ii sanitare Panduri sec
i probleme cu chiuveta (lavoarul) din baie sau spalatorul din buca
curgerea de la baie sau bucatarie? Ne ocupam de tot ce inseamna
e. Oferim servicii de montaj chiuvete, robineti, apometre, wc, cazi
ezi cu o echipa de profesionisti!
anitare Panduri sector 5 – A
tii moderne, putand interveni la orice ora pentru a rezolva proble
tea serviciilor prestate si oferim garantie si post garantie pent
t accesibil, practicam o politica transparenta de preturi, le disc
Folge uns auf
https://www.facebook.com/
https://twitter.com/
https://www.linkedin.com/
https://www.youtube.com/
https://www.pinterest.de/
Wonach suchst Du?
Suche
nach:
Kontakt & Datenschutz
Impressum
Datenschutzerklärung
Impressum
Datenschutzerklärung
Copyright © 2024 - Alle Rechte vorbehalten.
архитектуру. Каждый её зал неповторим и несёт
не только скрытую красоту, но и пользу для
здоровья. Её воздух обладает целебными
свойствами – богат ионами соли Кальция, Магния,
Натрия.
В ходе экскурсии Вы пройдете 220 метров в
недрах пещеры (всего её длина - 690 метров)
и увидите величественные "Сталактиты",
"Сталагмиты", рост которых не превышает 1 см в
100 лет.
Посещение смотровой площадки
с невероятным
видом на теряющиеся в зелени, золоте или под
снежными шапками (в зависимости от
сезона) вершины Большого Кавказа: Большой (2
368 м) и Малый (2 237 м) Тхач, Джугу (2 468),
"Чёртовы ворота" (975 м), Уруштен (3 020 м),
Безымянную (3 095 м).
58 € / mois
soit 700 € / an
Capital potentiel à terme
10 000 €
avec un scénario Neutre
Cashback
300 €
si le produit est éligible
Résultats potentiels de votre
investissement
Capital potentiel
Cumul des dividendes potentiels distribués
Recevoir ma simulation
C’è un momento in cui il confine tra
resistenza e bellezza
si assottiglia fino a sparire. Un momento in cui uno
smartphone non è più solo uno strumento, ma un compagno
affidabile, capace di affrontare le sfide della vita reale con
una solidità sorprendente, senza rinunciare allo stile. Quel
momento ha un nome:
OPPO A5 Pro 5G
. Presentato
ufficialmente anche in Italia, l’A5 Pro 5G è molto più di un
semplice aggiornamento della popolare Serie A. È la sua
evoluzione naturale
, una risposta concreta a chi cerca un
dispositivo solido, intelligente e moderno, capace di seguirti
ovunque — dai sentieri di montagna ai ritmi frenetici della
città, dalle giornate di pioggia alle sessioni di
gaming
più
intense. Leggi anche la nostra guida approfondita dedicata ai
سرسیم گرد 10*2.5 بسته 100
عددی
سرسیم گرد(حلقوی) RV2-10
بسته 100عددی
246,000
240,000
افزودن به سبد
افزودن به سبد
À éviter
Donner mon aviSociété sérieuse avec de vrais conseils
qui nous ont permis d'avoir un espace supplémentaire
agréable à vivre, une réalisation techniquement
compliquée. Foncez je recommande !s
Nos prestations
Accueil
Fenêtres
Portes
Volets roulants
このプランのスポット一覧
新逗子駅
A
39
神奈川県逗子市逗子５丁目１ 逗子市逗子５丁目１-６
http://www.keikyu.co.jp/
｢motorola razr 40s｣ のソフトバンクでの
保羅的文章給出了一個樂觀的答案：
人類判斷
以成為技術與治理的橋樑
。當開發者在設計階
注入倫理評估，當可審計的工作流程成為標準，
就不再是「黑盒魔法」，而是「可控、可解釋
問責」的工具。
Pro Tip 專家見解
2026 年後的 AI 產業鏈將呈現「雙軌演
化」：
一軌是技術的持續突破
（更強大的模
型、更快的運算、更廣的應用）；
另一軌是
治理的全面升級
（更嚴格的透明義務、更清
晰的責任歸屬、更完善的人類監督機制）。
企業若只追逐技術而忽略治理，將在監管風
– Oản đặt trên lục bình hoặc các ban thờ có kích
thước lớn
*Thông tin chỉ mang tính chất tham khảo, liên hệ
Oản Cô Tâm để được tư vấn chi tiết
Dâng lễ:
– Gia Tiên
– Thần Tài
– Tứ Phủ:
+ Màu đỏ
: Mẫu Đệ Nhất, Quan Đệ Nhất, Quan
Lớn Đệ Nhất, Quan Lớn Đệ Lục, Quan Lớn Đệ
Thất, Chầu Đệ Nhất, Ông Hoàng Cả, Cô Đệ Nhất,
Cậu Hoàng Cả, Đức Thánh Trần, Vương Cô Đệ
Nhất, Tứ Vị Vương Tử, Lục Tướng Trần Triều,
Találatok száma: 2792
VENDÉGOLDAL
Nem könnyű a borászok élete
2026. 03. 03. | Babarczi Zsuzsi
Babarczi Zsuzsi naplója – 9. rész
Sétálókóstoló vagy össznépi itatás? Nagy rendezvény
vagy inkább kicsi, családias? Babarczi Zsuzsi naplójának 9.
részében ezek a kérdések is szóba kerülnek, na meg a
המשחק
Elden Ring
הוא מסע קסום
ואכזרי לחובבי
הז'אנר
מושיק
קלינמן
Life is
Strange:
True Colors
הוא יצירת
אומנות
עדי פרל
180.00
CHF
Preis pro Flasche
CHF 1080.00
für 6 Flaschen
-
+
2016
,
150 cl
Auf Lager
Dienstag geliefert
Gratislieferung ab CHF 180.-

———

Your assignment:
Each line of the listing is to be reproduced verbatim.

Result:
ii sanitare Panduri sec
i probleme cu chiuveta (lavoarul) din baie sau spalatorul din buca
curgerea de la baie sau bucatarie? Ne ocupam de tot ce inseamna
e. Oferim servicii de montaj chiuvete, robineti, apometre, wc, cazi
ezi cu o echipa de profesionisti!
anitare Panduri sector 5 – A
tii moderne, putand interveni la orice ora pentru a rezolva proble
tea serviciilor prestate si oferim garantie si post garantie pent
t accesibil, practicam o politica transparenta de preturi, le disc
Folge uns auf
https://www.facebook.com/
https://twitter.com/
https://www.linkedin.com/
https://www.youtube.com/
https://www.pinterest.de/
Wonach suchst Du?
Suche
nach:
Kontakt & Datenschutz
Impressum
Datenschutzerklärung
Impressum
Datenschutzerklärung
Copyright © 2024 - Alle Rechte vorbehalten.
архитектуру. Каждый её зал неповторим и несёт
не только скрытую красоту, но и пользу для
здоровья. Её воздух обладает целебными
свойствами – богат ионами соли Кальция, Магния,
Натрия.
В ходе экскурсии Вы пройдете 220 метров в
недрах пещеры (всего её длина - 690 метров)
и увидите величественные "Сталактиты",
"Сталагмиты", рост которых не превышает 1 см в
100 лет.
Посещение смотровой площадки
с невероятным
видом на теряющиеся в зелени, золоте или под
снежными шапками (в зависимости от
сезона) вершины Большого Кавказа: Большой (2
368 м) и Малый (2 237 м) Тхач, Джугу (2 468),
"Чёртовы ворота" (975 м), Уруштен (3 020 м),
Безымянную (3 095 м).
58 € / mois
soit 700 € / an
Capital potentiel à terme
10 000 €
avec un scénario Neutre
Cashback
300 €
si le produit est éligible
Résultats potentiels de votre
investissement
Capital potentiel
Cumul des dividendes potentiels distribués
Recevoir ma simulation
C’è un momento in cui il confine tra
resistenza e bellezza
si assottiglia fino a sparire. Un momento in cui uno
smartphone non è più solo uno strumento, ma un compagno
affidabile, capace di affrontare le sfide della vita reale con
una solidità sorprendente, senza rinunciare allo stile. Quel
momento ha un nome:
OPPO A5 Pro 5G
. Presentato
ufficialmente anche in Italia, l’A5 Pro 5G è molto più di un
semplice aggiornamento della popolare Serie A. È la sua
evoluzione naturale
, una risposta concreta a chi cerca un
dispositivo solido, intelligente e moderno, capace di seguirti
ovunque — dai sentieri di montagna ai ritmi frenetici della
città, dalle giornate di pioggia alle sessioni di
gaming
più
intense. Leggi anche la nostra guida approfondita dedicata ai
سرسیم گرد 10*2.5 بسته 100
عددی
سرسیم گرد(حلقوی) RV2-10
بسته 100عددی
246,000
240,000
افزودن به سبد
افزودن به سبد
À éviter
Donner mon aviSociété sérieuse avec de vrais conseils
qui nous ont permis d'avoir un espace supplémentaire
agréable à vivre, une réalisation techniquement
compliquée. Foncez je recommande !s
Nos prestations
Accueil
Fenêtres
Portes
Volets roulants
このプランのスポット一覧
新逗子駅
A
39
神奈川県逗子市逗子５丁目１ 逗子市逗子５丁目１-６
http://www.keikyu.co.jp/
｢motorola razr 40s｣ のソフトバンクでの
保羅的文章給出了一個樂觀的答案：
人類判斷
以成為技術與治理的橋樑
。當開發者在設計階
注入倫理評估，當可審計的工作流程成為標準，
就不再是「黑盒魔法」，而是「可控、可解釋
問責」的工具。
Pro Tip 專家見解
2026 年後的 AI 產業鏈將呈現「雙軌演
化」：
一軌是技術的持續突破
（更強大的模
型、更快的運算、更廣的應用）；
另一軌是
治理的全面升級
（更嚴格的透明義務、更清
晰的責任歸屬、更完善的人類監督機制）。
企業若只追逐技術而忽略治理，將在監管風
– Oản đặt trên lục bình hoặc các ban thờ có kích
thước lớn
*Thông tin chỉ mang tính chất tham khảo, liên hệ
Oản Cô Tâm để được tư vấn chi tiết
Dâng lễ:
– Gia Tiên
– Thần Tài
– Tứ Phủ:
+ Màu đỏ
: Mẫu Đệ Nhất, Quan Đệ Nhất, Quan
Lớn Đệ Nhất, Quan Lớn Đệ Lục, Quan Lớn Đệ
Thất, Chầu Đệ Nhất, Ông Hoàng Cả, Cô Đệ Nhất,
Cậu Hoàng Cả, Đức Thánh Trần, Vương Cô Đệ
Nhất, Tứ Vị Vương Tử, Lục Tướng Trần Triều,
Találatok száma: 2792
VENDÉGOLDAL
Nem könnyű a borászok élete
2026. 03. 03. | Babarczi Zsuzsi
Babarczi Zsuzsi naplója – 9. rész
Sétálókóstoló vagy össznépi itatás? Nagy rendezvény
vagy inkább kicsi, családias? Babarczi Zsuzsi naplójának 9.
részében ezek a kérdések is szóba kerülnek, na meg a
המשחק
Elden Ring
הוא מסע קסום
ואכזרי לחובבי
הז'אנר
מושיק
קלינמן
Life is
Strange:
True Colors
הוא יצירת
אומנות
עדי פרל
180.00
CHF
Preis pro Flasche
CHF 1080.00
für 6 Flaschen
-
+
2016
,
150 cl
Auf Lager
Dienstag geliefert
Gratislieferung ab CHF 180.-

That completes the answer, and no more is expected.